What is the main difference between a spot Bitcoin ETF and a spot Ethereum ETF?

Both are spot ETFs that aim to track a crypto’s price by holding the underlying coin, but they hold different assets: BTC vs ETH. The big structural difference is that spot Ethereum ETFs were approved without staking, so they forgo ETH staking rewards cited by Morningstar at roughly 2–4 percentage points per year. Morningstar also reports spot Ethereum ETFs launched with cash-only creations/redemptions, which can add internal trading costs.

Do I actually own Bitcoin or Ethereum if I buy a spot crypto ETF?

No. Robinhood explains you own ETF shares, not the underlying coins, so you can’t transfer, spend, or stake the crypto through the ETF. The product is designed for brokerage exposure, not on-chain utility.

Why can a spot ETF trade differently than the coin’s spot price?

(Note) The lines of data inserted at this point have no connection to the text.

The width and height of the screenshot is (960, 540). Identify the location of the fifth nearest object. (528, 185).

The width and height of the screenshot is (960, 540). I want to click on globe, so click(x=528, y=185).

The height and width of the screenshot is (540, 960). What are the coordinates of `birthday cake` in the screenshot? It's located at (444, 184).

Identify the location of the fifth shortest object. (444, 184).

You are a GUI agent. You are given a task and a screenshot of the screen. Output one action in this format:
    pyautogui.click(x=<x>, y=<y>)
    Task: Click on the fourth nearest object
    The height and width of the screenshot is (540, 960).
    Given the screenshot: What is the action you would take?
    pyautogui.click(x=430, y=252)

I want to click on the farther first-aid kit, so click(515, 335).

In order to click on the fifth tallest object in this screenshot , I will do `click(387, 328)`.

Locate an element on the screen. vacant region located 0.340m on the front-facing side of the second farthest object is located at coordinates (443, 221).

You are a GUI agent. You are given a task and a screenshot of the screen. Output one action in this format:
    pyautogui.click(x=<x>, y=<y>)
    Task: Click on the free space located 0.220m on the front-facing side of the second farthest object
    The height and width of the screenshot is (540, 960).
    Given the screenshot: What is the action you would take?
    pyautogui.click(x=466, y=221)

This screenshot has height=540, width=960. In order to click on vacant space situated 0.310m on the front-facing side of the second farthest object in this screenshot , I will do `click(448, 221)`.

Robinhood notes ETFs can experience tracking error, where the ETF’s performance diverges from the underlying asset. Fees are one source of drift, and the ETF’s own trading dynamics can create short-term gaps. Morningstar adds that cash-only creations/redemptions for spot Ethereum ETFs may introduce trading costs that can slightly erode performance, though the magnitude is uncertain.

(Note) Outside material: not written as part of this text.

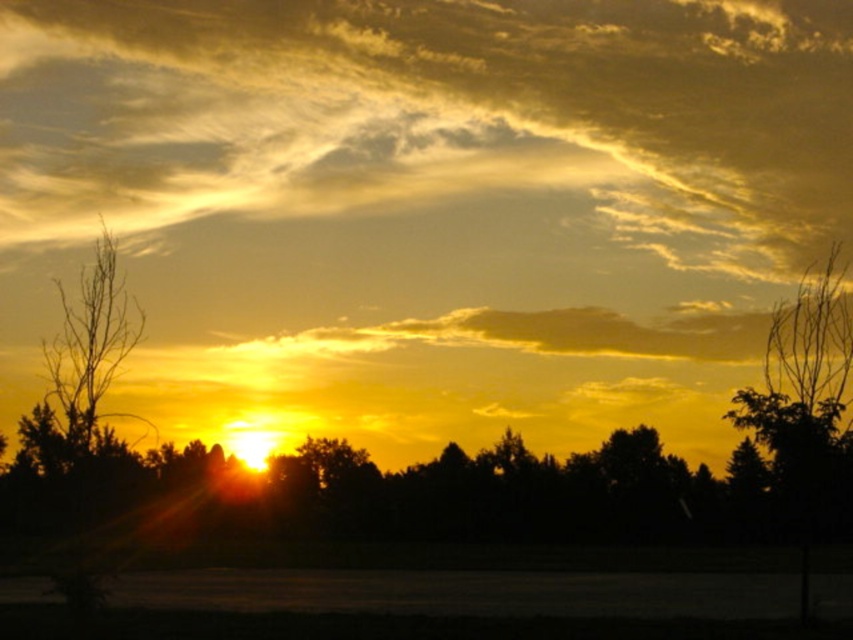 Does golden/yellow cloud at upper center have a larger size compared to bare branches at left?

Correct, golden/yellow cloud at upper center is larger in size than bare branches at left.

Is point (368, 116) positioned before point (115, 300)?

No, it is not.

Identify the location of golden/yellow cloud at upper center. (430, 163).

Is a spot ETH ETF the same thing as an ETH staking ETF?

No. Morningstar reports staking was disallowed for the spot Ethereum ETFs as approved, even though Ethereum’s proof-of-stake design enables staking rewards. A staking etf label implies yield capture, which these spot ETH ETFs do not provide under the cited approval conditions.

What should I compare besides the expense ratio when choosing between BTC and ETH ETFs?

Morningstar frames ETF selection around total ownership cost, which includes trading costs like liquidity and bid-ask spreads, not just fees. Robinhood and Ledger also point out ETFs trade during normal market hours, while crypto trades 24/7, creating gap risk around off-hours moves. For ETH specifically, Morningstar’s cash-creation constraint is another potential source of performance drag to monitor.